傭兵は何を好んでかリッパーにプレイの相手を頼む。傭兵はサブミッシブだった。対してリッパーはドミナントだ。利害は一致する。後はリッパーが、相手のサブを殺してしまわないように気を付けるだけだ。
そんな関係が前提としてあるので、通り掛けに見掛けたフードの小男を手招く。素直に向かって来たから、己の両手を爪で引っ掻かない程度に存分に使って撫で回す。
しかし暫くすると素気無く振り払われる。
「雑。」
いつもこれである。
「おまえせっかくこっちよりデカい手なんだからさ、それを活かして、こう、包み込むように撫でるとかさ。」
文句を言いながら自ら振り払った手を自分の手で自分の頭に持ち上げて、自ら頭に押し付ける。小さな頭と小さな手で、こちらの、曰く大きな手をはさみこように。

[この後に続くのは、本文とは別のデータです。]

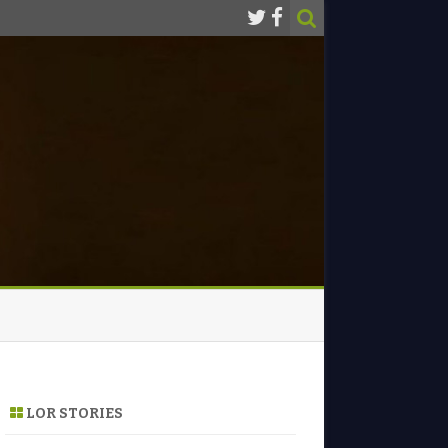
LOR STORIES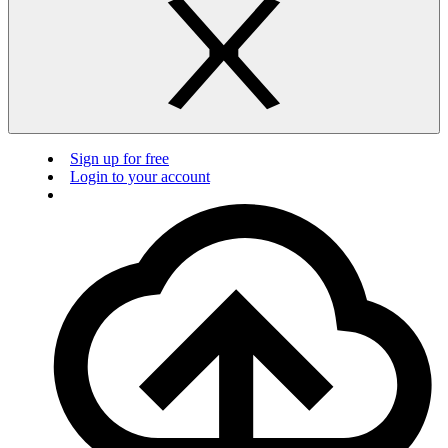
Sign up for free
Login to your account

いつもこれである。最初っから駄目出しして振り払うくせに、それでももう一度リッパーの手を取る。ドムにリッパーを選ぶのだ、このサブは。
分からない、リッパーには。
「……どうして文句を仰るのに、わざわざわたしをプレイの相手に選ぶのです?不満がおありなら、最初からおまえ好みのドムにプレイの相手を求めれば良い。」
リッパーは、不思議なサブを見下ろしながら、呆れたようにそう言うが、そのサブと言えば、きょとんとして、寧ろ不思議そうな顔を見上げて来る。
「おれは自分好みのプレイが出来るドムとしたいんじゃねえ。自分の好みの男とプレイをしたいだけだ。」
リッパーの呆れは、驚愕の唖然に変わった。
「だから不満はない。」
対して傭兵はそう断言すると、言葉通り満足そうにリッパーの手に懐いた。